Spatiotemporal Behavior of Void Collapse in Shocked Solids

TL;DR

This study uses molecular dynamics simulations to analyze how void collapse in shocked solids generates hot spots, revealing the dynamics of temperature and energetic particle behavior during collapse.

Contribution

It provides detailed insights into the spatiotemporal behavior of void collapse and introduces a new measure of shock-enhanced chemistry intensity based on colliding particles.

Findings

Maximum colliding particles occur after void collapse completion.

Temperature peaks earlier than colliding particle count during collapse.
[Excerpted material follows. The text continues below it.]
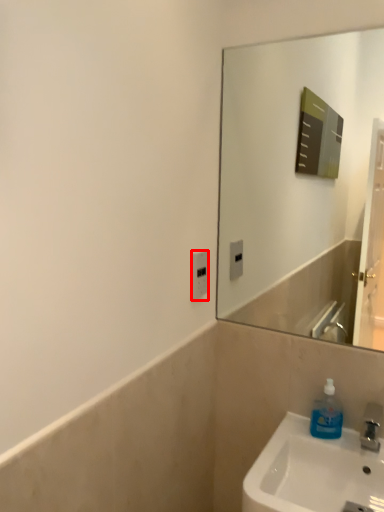 Question: From the image's perspective, where is electric outlet (annotated by the red box) located relative to soap dispenser?

Choices:
 (A) below
 (B) above

Answer: (B)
Velocity and temperature of ejected molecules increase during collapse.

Abstract

Molecular dynamics simulations on a three dimensional defective Lennard-Jones solid containing a void are performed in order to investigate detailed properties of hot spot generation. In addition to the temperature, I monitor the number of energetically colliding particles per unit volume which characterizes the intensity of shock-enhanced chemistry. The quantity is found to saturate for nanoscale voids and to be maximized after voids have completely collapsed. It makes an apparent comparison to the temperature which requires much larger void for the enhancement and becomes maximum during the early stage of the collapse. It is also found that the average velocity and the temperature of ejected molecules inside a cubic void are enhanced during the collapse because of the focusing of momentum and energy towards the center line of a void.